Q: Why do poverty and inequality exist?
[Professor David Hulme] Poverty and inequality are closely related, but you must also define what you mean by each of the terms. Nowadays, in developing countries, when we talk of poverty, we are still very much focussed on absolute or extreme poverty. In OECD countries we tend to think of relative poverty- based on 60% of median-income; and that does make things very different... .
If you look at relative poverty, inequality is central to that concept. If you look at absolute poverty, then certainly some people would see it as unrelated to inequality. There are two main factors here. Firstly, scarcity of resources and secondly, the way those resources are distributed. With the absolute poverty measure, it may be possible- in some circumstances- to argue that there is a scarcity of resources. Over the last 60-90 years that argument has become more difficult to support as we are trading globally... we have more food than we could utilise... we have access to cheap medicines that treat most diseases and so on.
Poverty now can be seen as a problem of distribution... Some people are demanding more than their fair share of the world's resources.
Q: What is the true nature of equality?
[Baroness Onora O'Neill] Equality is a difficult concept and extremely abstract. It often helps us to think about it in the plural, i.e. as ‘equalities’. After all, there are many conceivable equalities that we can imagine: equal length of life, equal income, equal educational attainment and so on. To talk of ‘equality’ as if it were a mass-term is unfortunate. To talk of the concept in the plural also allows one to think through which of the equalities that one might think about is fundamental.
I don’t think we can have any serious discussion of equalities, let alone human rights, without beginning from a very abstract yet fundamental equality, namely that people should have equal recognition, i.e. everybody should count . That’s a fundamental premise for discussions on human rights or equality.

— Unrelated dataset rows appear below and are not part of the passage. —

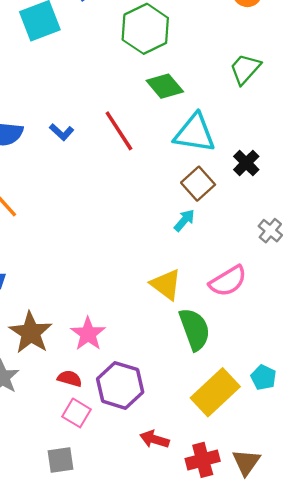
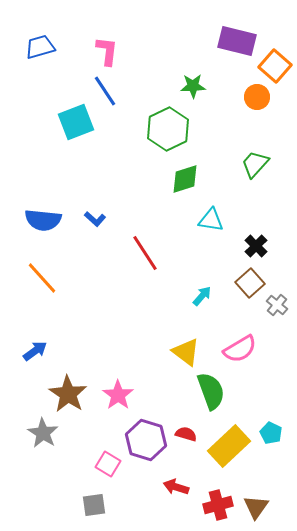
green diamond: (165, 86) -> (185, 179), turned -68
red line: (119, 131) -> (145, 253), moved
cyan triangle: (195, 133) -> (211, 220), size x0.7
brown square: (198, 184) -> (250, 283), moved
red semicircle: (70, 379) -> (186, 434), moved

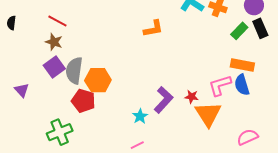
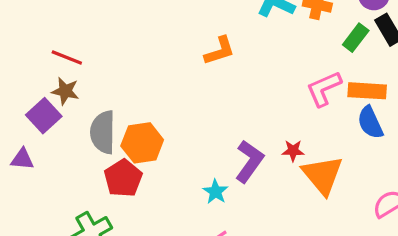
purple square: (54, 67) -> (44, 116), moved
pink L-shape: (220, 85) -> (324, 89), moved
purple triangle: (22, 90) -> (22, 159), moved, turned -35
red pentagon: (83, 101) -> (123, 178), turned 30

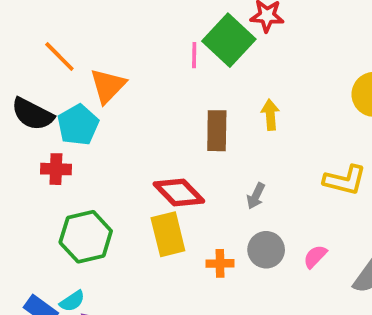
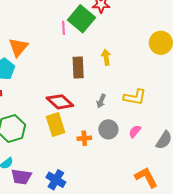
yellow L-shape: (345, 180) -> (135, 97), moved

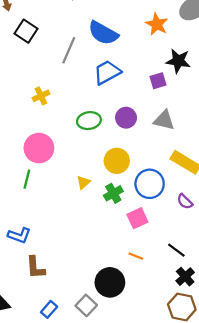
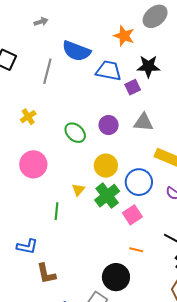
blue trapezoid: (107, 72) -> (109, 71), moved, turned 48
green ellipse: (89, 121) -> (75, 133), turned 60
green line: (27, 179) -> (57, 211), moved
green cross: (113, 193) -> (107, 196), size x1.4

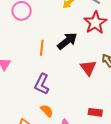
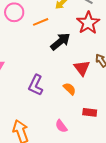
orange line: (42, 48) -> (41, 22), moved, turned 63
orange semicircle: (47, 111) -> (70, 89), moved

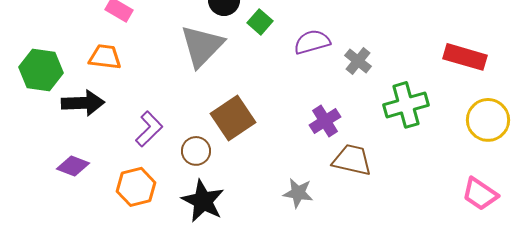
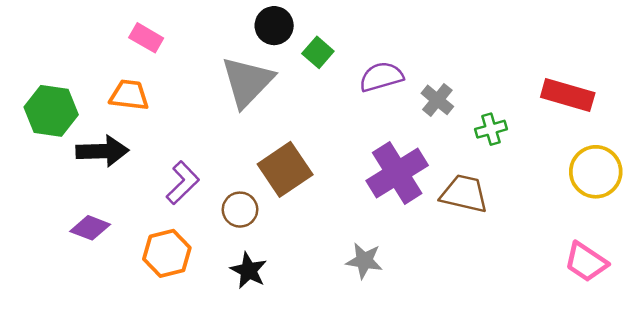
green cross: (406, 105) -> (491, 129), moved, size x0.6
purple cross: (325, 121) -> (397, 173), size x1.6
brown trapezoid: (352, 160) -> (464, 194), moved
black star: (203, 201) -> (249, 270), size x0.7

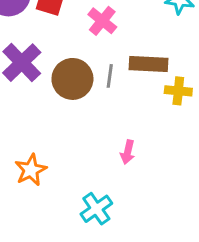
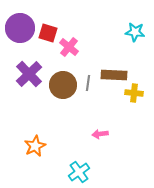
pink cross: (102, 21) -> (69, 47), moved
pink arrow: (128, 152) -> (100, 134), turned 70

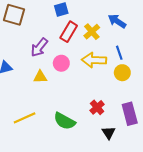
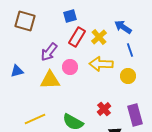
blue line: (119, 53) -> (130, 50), moved
yellow triangle: (40, 77) -> (50, 80), size x1.5

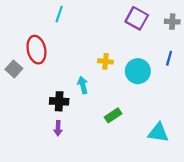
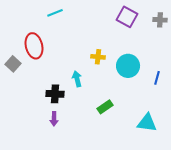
cyan line: (59, 14) -> (55, 13), turned 49
blue line: (169, 58) -> (157, 78), moved

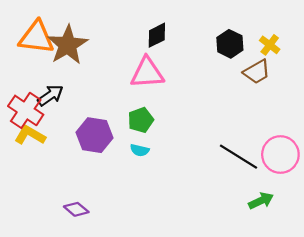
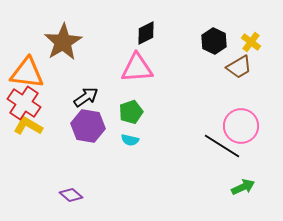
orange triangle: (36, 37) -> (27, 73), moved
black arrow: (50, 95) -> (86, 97), moved
pink circle: (280, 155) -> (241, 126), moved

[Professor Richard Wilkinson] I am concerned with income inequality and the effect it has on society. There are very important reasons to give priority to the measurement of material inequalities as I feel that status hierarchies such as class and so on; are largely earned, and their link with animal and dominance hierarchies are about privileged access to resources.
When people talk of inequalities of status, power, wealth and so on… I think that in terms of our evolved psychology, they are basically the same thing. If you think of the status hierarchy amongst monkeys; power is about physical strength and is about the strength held by privileged access to resources. It’s not chance that status, wealth and power come together in human societies. To understand equality therefore, you have to understand monkeys and our evolved sensitivities rather than Marx.

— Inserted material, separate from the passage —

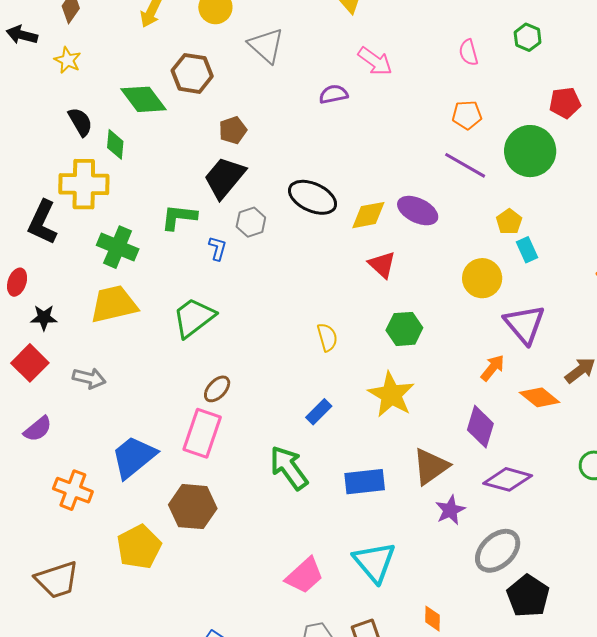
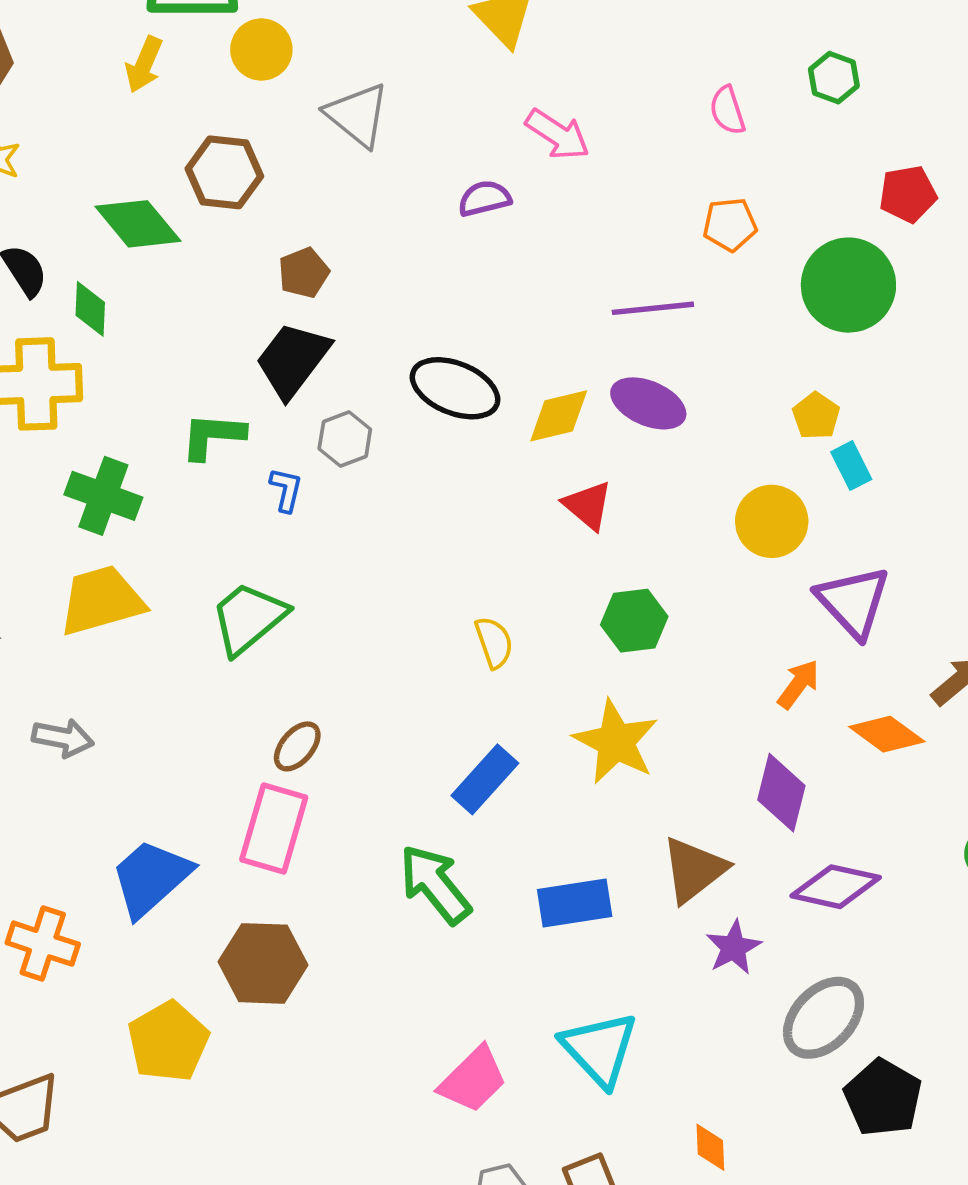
purple line: (465, 165) -> (653, 308), moved, turned -33
blue rectangle: (319, 412) -> (485, 779), size x1.4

Status is simply recognition by subordinates that you are stronger than them.
Q: Is inequality inevitable?
[Baroness Onora O'Neill] It’s inevitable that there will be inequalities in society. Perhaps your hair and my hair are not equally long… but it is unimportant to have equality in that regard.
When people say that it is inevitable that society will be unequal, they often have in mind a pretty vague, undefined set of equalities that they think could be important- and this may differ from the list of inequalities that others may consider important.

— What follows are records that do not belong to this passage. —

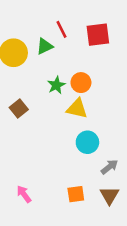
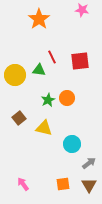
green triangle: (45, 46) -> (39, 70), turned 32
yellow triangle: (77, 109) -> (44, 128), moved

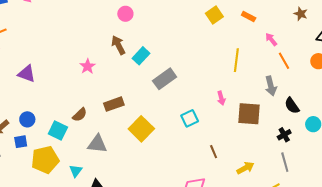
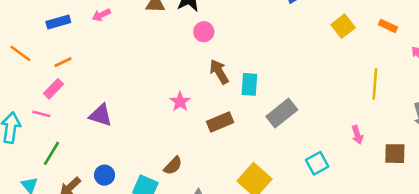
pink circle: (125, 14) -> (204, 32), moved
cyan rectangle: (141, 56) -> (249, 84), turned -36
brown rectangle: (114, 104) -> (220, 122), moved
brown square: (249, 114) -> (395, 154), size x0.7

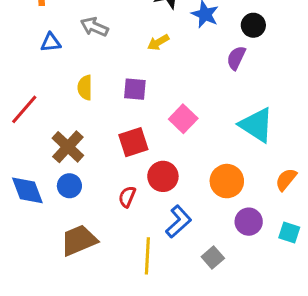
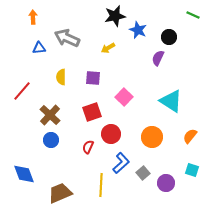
gray arrow: (94, 27) -> (67, 38), size x1.4
blue diamond: (27, 190) -> (24, 174), moved
purple circle: (249, 222) -> (166, 183), moved
brown trapezoid: (79, 240) -> (60, 193), moved
gray square: (213, 257) -> (143, 173), moved

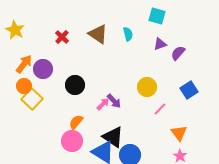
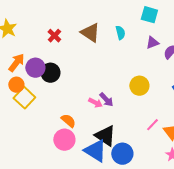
black circle: (75, 85) -> (50, 73), moved
pink arrow: (103, 104) -> (95, 103), turned 72
pink line: (160, 109) -> (152, 125), moved
orange semicircle: (76, 122) -> (68, 121), turned 91

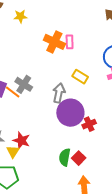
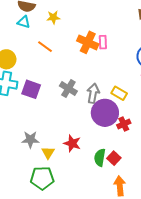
yellow rectangle: (80, 77) -> (119, 93), moved
gray cross: (24, 84) -> (68, 89), moved
orange line: (13, 92) -> (45, 47), moved
red star: (21, 141) -> (72, 143), moved

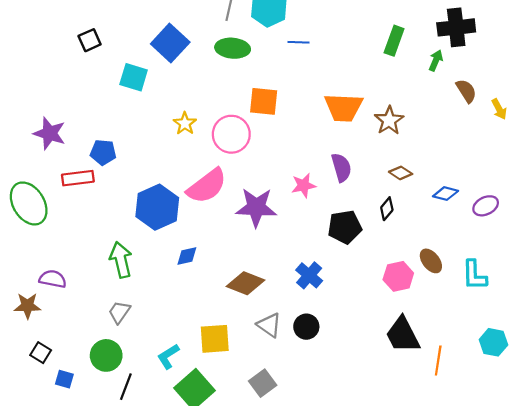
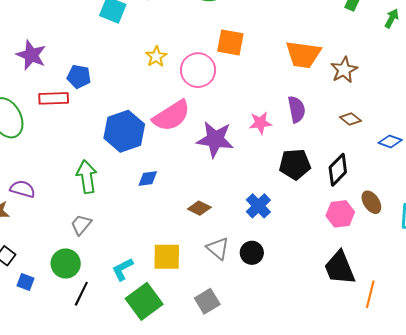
black diamond: (387, 209) -> (338, 170), moved, size x1.5
brown diamond: (245, 283) -> (199, 208), size x0.7

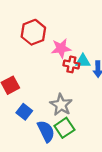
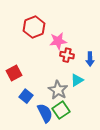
cyan triangle: (83, 61) -> (77, 80), moved, turned -32

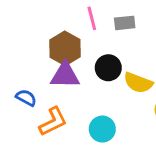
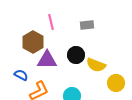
pink line: (92, 18) -> (51, 22), moved
brown hexagon: (65, 48) -> (33, 42), moved

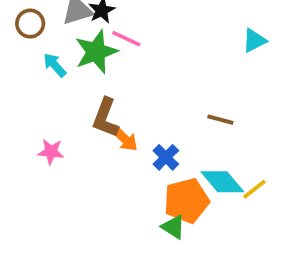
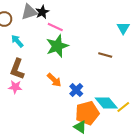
cyan triangle: (254, 40) -> (123, 28), turned -32
green star: (96, 52) -> (57, 46), moved
brown L-shape: (106, 118) -> (17, 69), moved
brown line: (220, 120) -> (105, 55), moved

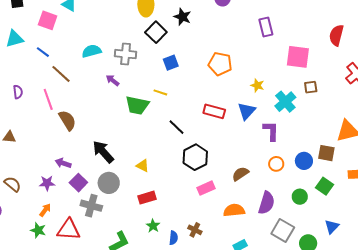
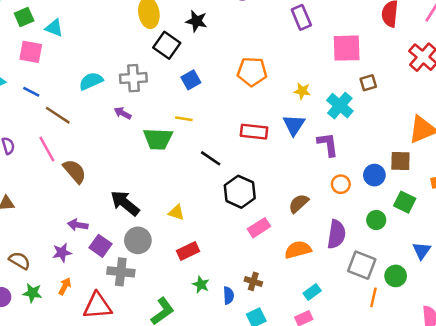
green star: (38, 230) -> (32, 293), moved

However, while equal recognition or equal respect for all persons is the most basic equality, it’s not uncontroversial to state this. Some people think this claim is not morally sustainable. They may think that other sentient animals have equal rights to human beings. So asserting that human beings and only human beings have equal moral standing or status is not uncontroversial.
The situations we are putting aside in focussing on the equal standing of human beings are some that existed in the past, and still exist today in some parts of the world, in what anthropologists or sociologists would call ‘status societies’ where the assumption is- to paraphrase George Orwell - that all human beings are equal, but some are more equal than others. Status societies assume that people of certain lineages, be it race, caste, class or gender, are going to be superior to people of other lineages.
This claim about the equality and respect we owe to all human beings is therefore a non-trivial claim.
Q: How do we define equality in the context of human rights and justice?
[Baroness Onora O'Neill] The equality of standing of all human beings is the presupposition of human rights. Human rights belong to everybody. This is an ancient idea. We have St. Paul saying “There is neither Greek nor Jew, Slave nor free…” and in many other traditions also stress the idea of the equal standing of all human beings (albeit it is often not the dominant idea).
I think, however, that it is a mistake to state there is a ‘right to equality’. I have yet to establish what this phrase means or is supposed to mean. Human rights, however, suppose the equal moral standing of different human beings.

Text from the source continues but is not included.